Fiscal Policy Statement for Fiscal Year 2023/24

I. Introduction
1. Budget for fiscal year 2023/24 is directed towards achieving
high, sustainable, broad based and inclusive economic growth
by boosting the confidence of the private sector, reducing
transaction costs and improving effectiveness of public
expenditure. Creating employment opportunities along with the
expansion of income generating activities for the marginalized
people and communities has been accorded high priority. This
budget aims to achieve prosperity, ensure effective governance
and social justice for Nepali Citizen.
2. The government has maintained a prudent financing strategy to
support economic growth by maintaining macroeconomic
stability as well as fiscal and debt sustainability. The government
will continue efforts to improve public investment management,
budget execution, domestic resource mobilization and adopt a
prudent mix of domestic and concessional external borrowings
to reduce financing costs.
3. The macroeconomic framework and fiscal policy statement for
FY2023/24 is based on the policies set on the Fifteenth Plan and
Medium-Term Expenditure Framework (MTEF) for FY2023/24-
FY2025/26. The MTEF incorporates medium-term fiscal
framework (MTFF), medium-term result framework (MTRF), and
medium-term budgetary framework (MTBF). It includes current
state of the economy and projections of fiscal parameters for the
next three years. MTRF includes information of indicators and
performance against current targets, and projections for the next
three-year’s results based on the government’s projects and
programs. MTBF includes budget and projections of sectoral
allocation for the next three years, and information of major
projects and programs. The targets outlined in the MTEF and the
Fifteenth Plan serve as a basis for determining resource
envelope for a sustainable fiscal path over the medium-term.
4. The objectives of FY2023/24 budget are: (i) to achieve broad-
based, sustainable and inclusive economic growth to make
economy vibrant; (ii) to ensure quality social development, social
security, and social justice; (iii) to boost up private sector
confidence by promoting investment-friendly environment and
reduce poverty through the creation of income generating
opportunities and gainful employment; (iv) to maintain macro-
economic stability; (v) to strengthen federalism and good
governance; and (vi) to enhance effectiveness of public
expenditure through budgetary reforms.
5. Accordingly, the priorities of FY2023/24 budget are: (i)
development of agriculture, energy and tourism sectors; (ii)
investment promotion, industrial development, and improving
trade balance; (iii) social sector development and social security;
(iv) quality infrastructure development; (v) promotion of digital
and green economy; (vi) environment protection, climate change
and disaster management; (vii) human resource development
and employment generation; (viii) financial sector development;
(ix) strengthening fiscal federalism and service delivery; and (x)
improvement in fiscal system.
II. Macroeconomic Framework and Fiscal Policy Statement
6. Macroeconomic framework.
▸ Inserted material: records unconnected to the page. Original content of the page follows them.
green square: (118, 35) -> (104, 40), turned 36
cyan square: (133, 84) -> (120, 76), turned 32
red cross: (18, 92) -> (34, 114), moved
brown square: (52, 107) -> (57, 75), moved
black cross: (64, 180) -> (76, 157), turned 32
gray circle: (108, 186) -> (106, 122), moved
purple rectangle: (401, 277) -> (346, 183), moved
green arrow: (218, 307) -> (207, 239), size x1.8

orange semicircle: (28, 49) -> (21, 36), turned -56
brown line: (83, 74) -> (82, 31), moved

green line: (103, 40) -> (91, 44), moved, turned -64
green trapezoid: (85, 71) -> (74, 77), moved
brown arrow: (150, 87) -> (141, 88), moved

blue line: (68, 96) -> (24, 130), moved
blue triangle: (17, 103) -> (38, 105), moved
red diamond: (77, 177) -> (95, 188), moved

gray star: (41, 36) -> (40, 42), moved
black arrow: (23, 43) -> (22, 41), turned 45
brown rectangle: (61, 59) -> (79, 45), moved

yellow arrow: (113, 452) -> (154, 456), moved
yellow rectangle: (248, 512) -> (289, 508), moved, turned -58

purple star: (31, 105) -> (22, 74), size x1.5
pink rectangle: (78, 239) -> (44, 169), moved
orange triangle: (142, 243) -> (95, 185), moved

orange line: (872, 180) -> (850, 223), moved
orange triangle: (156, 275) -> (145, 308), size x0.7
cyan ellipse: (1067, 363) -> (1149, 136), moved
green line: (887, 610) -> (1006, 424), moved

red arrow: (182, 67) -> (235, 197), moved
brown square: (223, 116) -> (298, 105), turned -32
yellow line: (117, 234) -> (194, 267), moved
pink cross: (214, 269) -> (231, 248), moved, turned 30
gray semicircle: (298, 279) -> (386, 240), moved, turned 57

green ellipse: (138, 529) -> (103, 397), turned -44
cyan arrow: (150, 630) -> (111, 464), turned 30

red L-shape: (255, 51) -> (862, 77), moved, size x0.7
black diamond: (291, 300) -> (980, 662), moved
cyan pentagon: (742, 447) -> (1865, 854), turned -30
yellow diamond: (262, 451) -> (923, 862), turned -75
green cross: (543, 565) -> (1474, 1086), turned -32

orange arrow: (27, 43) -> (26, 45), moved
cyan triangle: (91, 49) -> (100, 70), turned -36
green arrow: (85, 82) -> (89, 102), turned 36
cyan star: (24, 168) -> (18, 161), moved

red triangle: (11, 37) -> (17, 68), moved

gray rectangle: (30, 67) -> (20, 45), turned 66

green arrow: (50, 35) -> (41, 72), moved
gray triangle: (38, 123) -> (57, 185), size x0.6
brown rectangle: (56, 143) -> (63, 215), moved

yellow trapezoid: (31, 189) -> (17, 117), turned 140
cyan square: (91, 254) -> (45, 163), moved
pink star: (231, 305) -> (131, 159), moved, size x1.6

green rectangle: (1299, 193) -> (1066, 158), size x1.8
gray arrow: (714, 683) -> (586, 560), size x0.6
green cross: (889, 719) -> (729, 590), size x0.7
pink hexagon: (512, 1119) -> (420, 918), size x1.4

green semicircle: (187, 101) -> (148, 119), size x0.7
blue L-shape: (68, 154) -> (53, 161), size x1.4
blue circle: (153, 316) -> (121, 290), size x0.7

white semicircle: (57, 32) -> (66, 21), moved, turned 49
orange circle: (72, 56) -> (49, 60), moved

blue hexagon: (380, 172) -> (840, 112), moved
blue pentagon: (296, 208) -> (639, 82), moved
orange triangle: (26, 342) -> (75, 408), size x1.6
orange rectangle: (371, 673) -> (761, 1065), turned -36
It is estimated that the economy
will grow by 2.2 percent in FY2022/23, down from the revised
estimate of 5.3 percent in FY 2021/22, owing mainly to a
contraction in manufacturing industry, construction sector, and
retail and wholesale trade. These sectors together contribute to
about 28 percent of GDP. Adoption of some tight monetary
policies in FY2022/23 helped maintain external sector balance in
the current fiscal year. However, it resulted in a significant fall in
merchandise imports. Fall in merchandise imports caused a
decline in the revenue. Further, it weakened aggregate demand.
While public investment contracted by 13.5 percent and private
investment marginally increased by 0.1 percent, final
consumption expenditure has increased by 8.3 percent. Lower
than expected capital spending and recurrent spending
rationalization, partly due to lower revenue mobilization, also
affected economic activities and banking sector liquidity.
Consumer price inflation averaged 7.9 percent in the first nine
months of this fiscal year.

7. Credit flow to private sector has grown at a slower pace during


the first 10 months of FY2022/23 compared to the corresponding
period of the previous fiscal year. In the month of May 2023, the
weighted average interest rate of 91-days treasury bill remains
at 9.7 percent, while inter-bank rate remains at 7 percent,
deposit rate 8.3 percent and lending rate 12.8 percent. The high
interest rates are attributed to the increase in cost of borrowing
and fall in demand for credit by private sector.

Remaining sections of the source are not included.